2.8 The shape of the distribition 2.8 The shape of the distribition 2.8.2 There’s no such thing as a brontosaurus

2.8.1 Variance of mean differences

We want to estimate the variance of the difference in the means. We already know how to estimate the variance of the height of men $\sigma_{m}^{2}$ , and the corresponding quantity for women $\sigma_{w}^{2}$ , it’s does in eqn 2.9. Now call the ith data point for the men $x_{m,i}$ and for the women call it $x_{w,i}$ . Call the numbers $n_{w}$ and $n_{m}$ , respectively, because they might be different. So the variance of the means is

Var(\Delta\mu)=Var({1\over n_{m}}\sum_{i}x_{m,i}-{1\over n_{w}}\sum_{i}x_{w,i})

(2.10)

Now we’ve got to do the same kind of manipulation that we’ve been doing before except now it’s more involved. If you assume that all the true variances are equal (not the estimates $\sigma_{m}$ and $\sigma_{w}$ , then you get $Var(x_{m,1})(1/n_{w}+1/n_{m})$ .

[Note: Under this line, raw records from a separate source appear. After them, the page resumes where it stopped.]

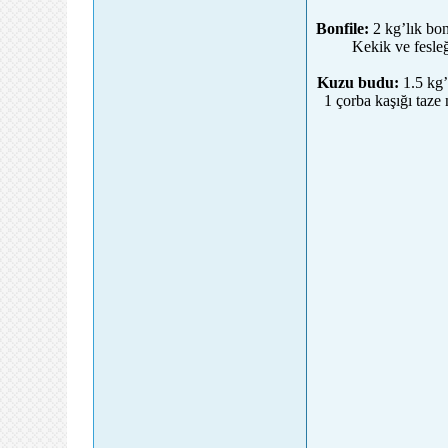
Bonfile:
2 kg’lık bon
Kekik ve fesleğ
Kuzu budu:
1.5 kg’l
1 çorba kaşığı taze 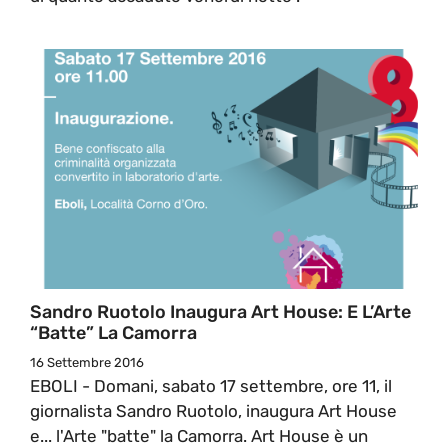
Sandro Ruotolo Inaugura Art House: E L’Arte
“batte” La Camorra
16 Settembre 2016
EBOLI - Domani, sabato 17 settembre, ore 11, il
giornalista Sandro Ruotolo, inaugura Art House
e... l'Arte "batte" la Camorra. Art House è un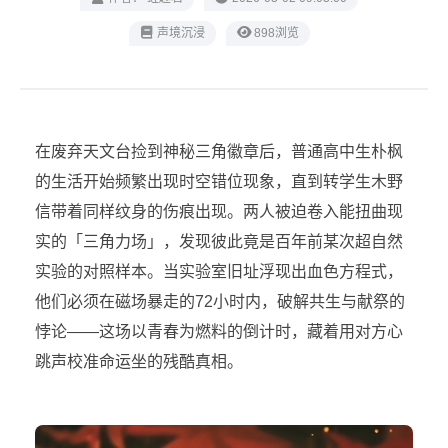
声境沉浸
898浏览
在废弃天文台捡到神秘三角徽章后，普通高中生朴枫
的生活开始频繁出现时空错位现象，直到转学生木野
信带着同样纹身的伤痕出现。两人被迫卷入能扭曲现
实的「三角力场」，发现彼此竟是百年前某次超自然
实验的对照样本。当实验室旧址浮现出血色方程式，
他们必须在磁场暴走的72小时内，破解共生与献祭的
悖论——这场以青春为燃料的倒计时，藏着用对方心
跳声校准命运坐的残酷真相。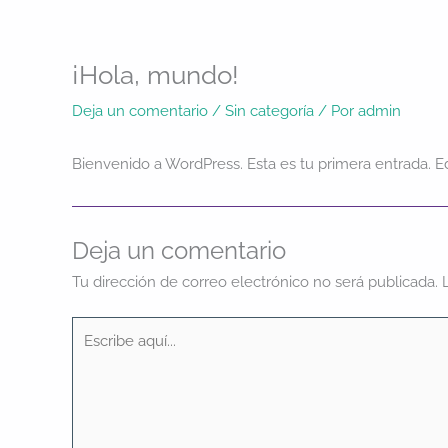
Ir
al
contenido
¡Hola, mundo!
Deja un comentario
/
Sin categoría
/ Por
admin
Bienvenido a WordPress. Esta es tu primera entrada. Edí
Deja un comentario
Tu dirección de correo electrónico no será publicada.
Escribe
aquí...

But now we need to figure out how to estimate this. We know that the means could be different, and the test we’re devising is suppose to decide if they are or not. So we’re going to come up with an estimate for this variance with the assumption of equal variances and possibly unequal means. When all the smoke clears you get that the unbiased estimate for this is

Var(\Delta\mu)=({{(n_{m}-1)\sigma_{m}^{2}+(n_{w}-1)\sigma_{w}^{2})}\over n_{m}% +n_{w}-2})({1\over n_{m}}+{1\over n_{w}})

(2.11)

But you can get the gist of what’s going on as follows. We’ve seen that variances of independent data add. So the in the right hand side in the above equation, we can just add the variances of two terms separately. When you average, you know that the variances of all the terms like $Var(x_{m,i})$ are all the same by assumption. That basically gives you the right hand side, but it’s not totally right because this is a biased estimate. To make it unbiased, you got to put in that $-2$ in the demoninator.

I’m not trying to give a detailed derivation at this stage, but it is worth understanding how the equation behaves and where is comes from intuitively. Without the $({1\over n_{m}}+{1\over n_{w}})$ , this is just an estimate of the pooled variance of the height. Those factors like $(n_{m}-1)$ cancel out with the variance estimate in eqn 2.9. So this is just like the total variance assuming all the data is from the same population.

We learned in eqn 1.58 that if we have independent data points, the variance of the mean is just $1/n$ times the variance of the data. Since we’re interested in the deviation of the {difference of the means}, these involve both the men and women. So we just add those two mean-variances together. This gives the factor $({1\over n_{m}}+{1\over n_{w}})$ . If either $n_{m}$ or $n_{w}$ is small, this makes our estimate for this difference rather shakey, as to be expected, so you get a big variance.